Canada celebrates Platinum Jubilee in style
Canadians across the country organized parties, donned traditional British garb and planted trees over the weekend as they joined the world in celebrating the Queen's Platinum Jubilee marking her 70 years on the throne.
The Canadian festivities were more muted affairs compared with the boisterous, four-day party that took place in London in honour of the occasion.
But Canadian fans still found ways to mark the historic milestone — a first for a British ruler — in their own ways.
Alula Hilawe, a tour guide for the Town of Sackville, N.B., said he helped set up the town's Jubilee celebration tea service at the Marshlands Inn, the very place where the queen stayed when she visited in 1984.
Plenty of attendees were old enough to recall that royal visit and shared their experience meeting the queen, Hilawe said.
Saskatoon resident Tracy Pytlowany said the jubilee lunches people held across the U.K. inspired her to host a lunch of her own.
The Saturday — afternoon affair included sandwiches, British-inspired gin-based cocktails and British beers that Pytlowany said she managed to find from scouring the liquor stores.
Though she had made a very light request for the party's dress code, Pytlowany said her friends decided to take their attire much further and were “super participatory.”
A friend's husband, who is Scottish, came in a full kilt, while other men showed up sporting bow ties, Pytlowany said.
“Everybody was wearing a hat of some kind, whether it was something they got at Value Village — like mine was, and I decorated it — or it was some fascinator that they had from a wedding they were in.”
Peter Maharaj, president of the Canadian Indo Caribbean Organization of Ottawa, said the group held a local celebration in honour of the queen over the weekend and described her as the “heart of the Commonwealth.”
About 300 people attended, enjoying a buffet of tandoori and butter chicken and watching performances that included The Sons of Scotland Pipe Band, Bollywood dancers and a singer who delivered a rendition of God Save The Queen.
“The place was rocking, believe me. Everybody was dancing to all the different types of music,” he said.
The event was a hybrid celebration for the queen as well as a recognition of Indian Arrival Day, a public holiday in Trinidad and Tobago which commemorates the arrival of Indians to the Caribbean to work as indentured servants, said Maharaj.

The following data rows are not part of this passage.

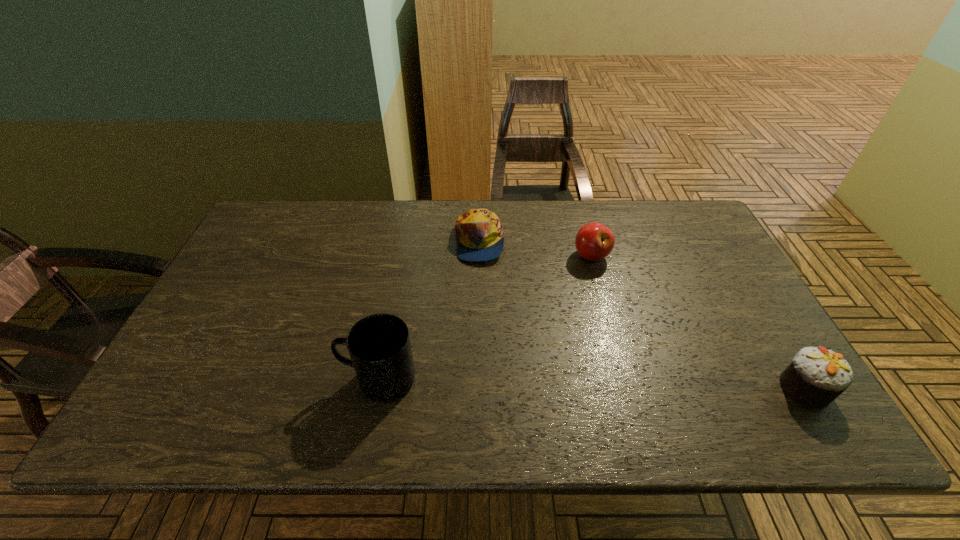 The height and width of the screenshot is (540, 960). Identify the location of mug. (379, 345).

The width and height of the screenshot is (960, 540). I want to click on the leftmost object, so click(x=379, y=345).

What are the coordinates of `cupcake` in the screenshot? It's located at (816, 377).

Find the location of a particular element. The width and height of the screenshot is (960, 540). the shortest object is located at coordinates (480, 234).

Identify the location of the second object from left to right. The image size is (960, 540). (480, 234).

Identify the location of the third object from left to right. (594, 241).

Where is `free region located 0.070m on the side of the leftmost object with the handle`? The image size is (960, 540). free region located 0.070m on the side of the leftmost object with the handle is located at coordinates (312, 379).

What are the coordinates of `vacant space located 0.390m on the side of the leftmost object with the handle` in the screenshot? It's located at (174, 379).

This screenshot has width=960, height=540. Find the location of `vacant space located 0.180m on the side of the leftmost object with the handle`. vacant space located 0.180m on the side of the leftmost object with the handle is located at coordinates (265, 379).

This screenshot has width=960, height=540. Identify the location of free region located 0.170m on the back of the cupcake. click(759, 314). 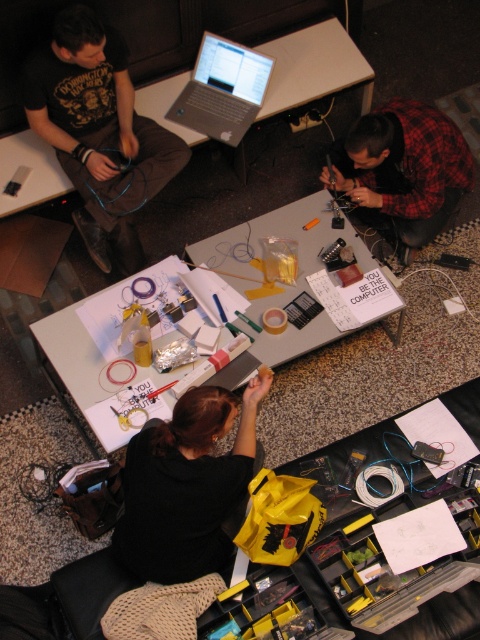 Question: Which object is farther from the camera taking this photo?

Choices:
 (A) white paper at center
 (B) yellow fabric bag at center
 (C) black matte shirt at center

Answer: (A)

Question: Which object is farther from the camera taking this photo?

Choices:
 (A) silver metallic laptop at center
 (B) black matte shirt at center
 (C) white paper at center

Answer: (A)

Question: Is white paper at center closer to camera compared to matte black shirt at upper left?

Choices:
 (A) yes
 (B) no

Answer: (A)

Question: Is matte black shirt at upper left positioned behind black matte shirt at center?

Choices:
 (A) yes
 (B) no

Answer: (A)

Question: Which point is farther to the camera?

Choices:
 (A) (84, 332)
 (B) (145, 157)

Answer: (B)

Question: In this image, where is black matte shirt at center located relative to silver metallic laptop at center?

Choices:
 (A) below
 (B) above

Answer: (A)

“It gave us a good reason to add it, since we are a large part of the British Commonwealth and British heritage,” he said.
A spokesperson for Rideau Hall issued a statement on Sunday saying the Governor General's official residence had been the backdrop for several Jubilee festivities, including The Canadian Heraldic Authority creating Canada's own unique emblem for the milestone.
The City of Toronto said it planted 70 large trees, one for each year of the queen's reign, throughout Rowntree Mills Park, attended by Mayor John Tory and Ontario Lieut. Gov. Elizabeth Dowdeswell.